Restate the data exactly, with nothing altered.
+-------+
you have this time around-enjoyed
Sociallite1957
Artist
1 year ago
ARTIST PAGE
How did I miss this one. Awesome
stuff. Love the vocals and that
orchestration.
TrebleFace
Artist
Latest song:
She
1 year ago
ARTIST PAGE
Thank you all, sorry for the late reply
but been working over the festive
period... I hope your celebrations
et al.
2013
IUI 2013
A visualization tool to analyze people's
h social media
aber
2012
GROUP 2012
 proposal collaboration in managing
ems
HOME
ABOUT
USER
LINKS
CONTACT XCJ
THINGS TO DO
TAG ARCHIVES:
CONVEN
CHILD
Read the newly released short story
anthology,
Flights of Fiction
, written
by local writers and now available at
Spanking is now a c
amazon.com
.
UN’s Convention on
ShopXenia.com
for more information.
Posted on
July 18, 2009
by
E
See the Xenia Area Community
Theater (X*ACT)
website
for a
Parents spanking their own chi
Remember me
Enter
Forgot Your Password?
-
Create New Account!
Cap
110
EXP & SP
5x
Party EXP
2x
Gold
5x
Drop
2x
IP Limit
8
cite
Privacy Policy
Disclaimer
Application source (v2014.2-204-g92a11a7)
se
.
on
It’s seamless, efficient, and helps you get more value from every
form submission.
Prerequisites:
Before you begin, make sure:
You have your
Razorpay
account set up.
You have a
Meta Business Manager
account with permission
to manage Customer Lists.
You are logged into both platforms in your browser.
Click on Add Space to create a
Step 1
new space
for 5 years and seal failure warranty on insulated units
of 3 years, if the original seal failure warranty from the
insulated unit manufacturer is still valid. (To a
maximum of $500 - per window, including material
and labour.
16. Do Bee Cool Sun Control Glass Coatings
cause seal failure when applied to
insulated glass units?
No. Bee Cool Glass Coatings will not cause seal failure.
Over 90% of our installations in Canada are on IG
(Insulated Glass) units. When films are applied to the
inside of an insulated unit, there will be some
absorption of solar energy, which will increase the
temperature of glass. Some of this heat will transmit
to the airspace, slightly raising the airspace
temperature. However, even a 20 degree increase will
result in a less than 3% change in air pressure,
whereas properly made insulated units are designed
+-------+
Answer to this problem:
you have this time around-enjoyed
Sociallite1957
Artist
1 year ago
ARTIST PAGE
How did I miss this one. Awesome
stuff. Love the vocals and that
orchestration.
TrebleFace
Artist
Latest song:
She
1 year ago
ARTIST PAGE
Thank you all, sorry for the late reply
but been working over the festive
period... I hope your celebrations
et al.
2013
IUI 2013
A visualization tool to analyze people's
h social media
aber
2012
GROUP 2012
 proposal collaboration in managing
ems
HOME
ABOUT
USER
LINKS
CONTACT XCJ
THINGS TO DO
TAG ARCHIVES:
CONVEN
CHILD
Read the newly released short story
anthology,
Flights of Fiction
, written
by local writers and now available at
Spanking is now a c
amazon.com
.
UN’s Convention on
ShopXenia.com
for more information.
Posted on
July 18, 2009
by
E
See the Xenia Area Community
Theater (X*ACT)
website
for a
Parents spanking their own chi
Remember me
Enter
Forgot Your Password?
-
Create New Account!
Cap
110
EXP & SP
5x
Party EXP
2x
Gold
5x
Drop
2x
IP Limit
8
cite
Privacy Policy
Disclaimer
Application source (v2014.2-204-g92a11a7)
se
.
on
It’s seamless, efficient, and helps you get more value from every
form submission.
Prerequisites:
Before you begin, make sure:
You have your
Razorpay
account set up.
You have a
Meta Business Manager
account with permission
to manage Customer Lists.
You are logged into both platforms in your browser.
Click on Add Space to create a
Step 1
new space
for 5 years and seal failure warranty on insulated units
of 3 years, if the original seal failure warranty from the
insulated unit manufacturer is still valid. (To a
maximum of $500 - per window, including material
and labour.
16. Do Bee Cool Sun Control Glass Coatings
cause seal failure when applied to
insulated glass units?
No. Bee Cool Glass Coatings will not cause seal failure.
Over 90% of our installations in Canada are on IG
(Insulated Glass) units. When films are applied to the
inside of an insulated unit, there will be some
absorption of solar energy, which will increase the
temperature of glass. Some of this heat will transmit
to the airspace, slightly raising the airspace
temperature. However, even a 20 degree increase will
result in a less than 3% change in air pressure,
whereas properly made insulated units are designed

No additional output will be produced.